Based on the full optimized molecular geometric structures at B3LYP/cc-pvtz method, a new designed compound, 4,6,8-trinitro-4,5,7,8-tetrahydro-6H-furazano[3,4-f ]-1,3,5-triazepine was investigated in order to look for high energy density compounds (HEDCs). The analysis of the molecular structure indicates that the seven-membered ring adopts chair conformation and there exist intramolecular hydrogen bond interactions. IR spectrum and heat of formation (HOF) were predicted. The detonation velocity and pressure were evaluated by using Kamlet-Jacobs equations based on the theoretical density and condensed HOF. The bond dissociation energies and bond orders for the weakest bonds were analyzed to investigate the thermal stability of the title compound. The results show that $N_1-N_6$ bond is the trigger bond.
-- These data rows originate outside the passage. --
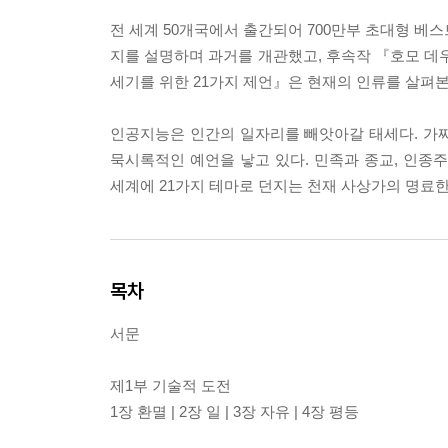
전 세계 50개국에서 출간되어 700만부 초대형 
지를 설명하며 과거를 개관했고, 후속작 『호모 데우
세기를 위한 21가지 제언』은 현재의 인류를 살펴본
인공지능은 인간의 일자리를 빼앗아갈 태세다. 가
묵시록적인 예언을 낳고 있다. 민족과 종교, 인종
세계에 21가지 테마로 던지는 천재 사상가의 명료한
목차
서문
제1부 기술적 도전
1장 환멸 | 2장 일 | 3장 자유 | 4장 평등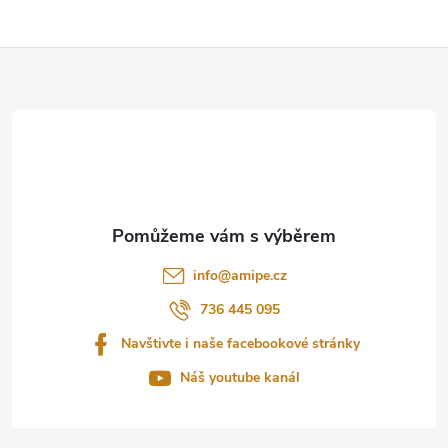
Z
á
p
a
t
info
@
amipe.cz
í
736 445 095
Navštivte i naše facebookové stránky
Náš youtube kanál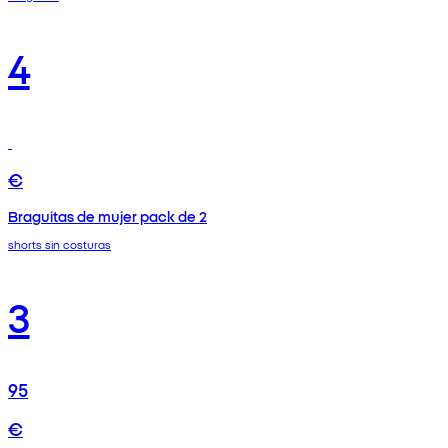
4
€
Braguitas de mujer pack de 2
shorts sin costuras
3
95
€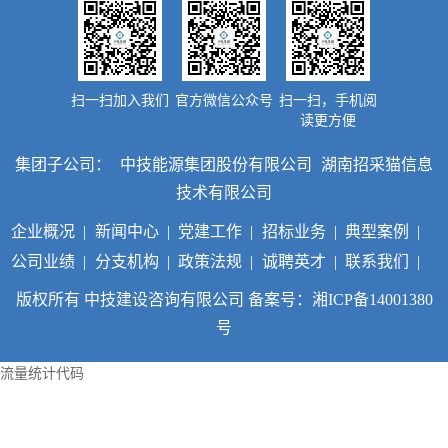
省招标投标监管网
长沙公共资源交易监管网
中国采购与招标网
市政府采购网
省政府采购网
中国政府采购网
市建设工程招标投标监管网
扫一扫加入我们
官方微信公众号
扫一扫，手机阅
省建设工程招标投标监管网
读更方便
湖南省招标投标协会
集团子公司：
中技能源集团股份有限公司
湖南招采猫信息
技术有限公司
企业概况
|
新闻中心
|
党建工作
|
招标业务
|
典型案例
|
公司业绩
|
分支机构
|
政策法规
|
诚聘英才
|
联系我们
|
版权所有 中技建设咨询有限公司
备案号：湘ICP备14001380
号
流量统计代码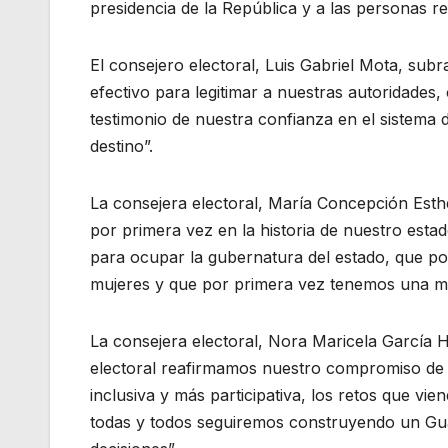
presidencia de la República y a las personas r
El consejero electoral, Luis Gabriel Mota, su
efectivo para legitimar a nuestras autoridades
testimonio de nuestra confianza en el sistema
destino”.
La consejera electoral, María Concepción Esth
por primera vez en la historia de nuestro esta
para ocupar la gubernatura del estado, que po
mujeres y que por primera vez tenemos una mu
La consejera electoral, Nora Maricela García H
electoral reafirmamos nuestro compromiso de 
inclusiva y más participativa, los retos que v
todas y todos seguiremos construyendo un Guan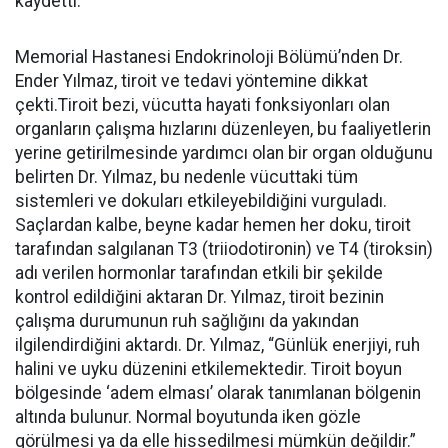
kaydetti.
Memorial Hastanesi Endokrinoloji Bölümü’nden Dr.
Ender Yılmaz, tiroit ve tedavi yöntemine dikkat
çekti.Tiroit bezi, vücutta hayati fonksiyonları olan
organların çalışma hızlarını düzenleyen, bu faaliyetlerin
yerine getirilmesinde yardımcı olan bir organ olduğunu
belirten Dr. Yılmaz, bu nedenle vücuttaki tüm
sistemleri ve dokuları etkileyebildiğini vurguladı.
Saçlardan kalbe, beyne kadar hemen her doku, tiroit
tarafından salgılanan T3 (triiodotironin) ve T4 (tiroksin)
adı verilen hormonlar tarafından etkili bir şekilde
kontrol edildiğini aktaran Dr. Yılmaz, tiroit bezinin
çalışma durumunun ruh sağlığını da yakından
ilgilendirdiğini aktardı. Dr. Yılmaz, “Günlük enerjiyi, ruh
halini ve uyku düzenini etkilemektedir. Tiroit boyun
bölgesinde ‘adem elması’ olarak tanımlanan bölgenin
altında bulunur. Normal boyutunda iken gözle
görülmesi ya da elle hissedilmesi mümkün değildir.”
The crystal structure obtained by molecular mechanics belongs to $Pna2_1$ space group, with lattice parameters Z = 4, a = 15.3023 ${\AA}$, b = 5.7882 ${\AA}$, c = 11.0471 ${\AA}$, ${\rho}=2.06gcm^{-3}$. In addition, the analysis of frontier molecular orbital shows the title compound has good stability and high chemical hardness.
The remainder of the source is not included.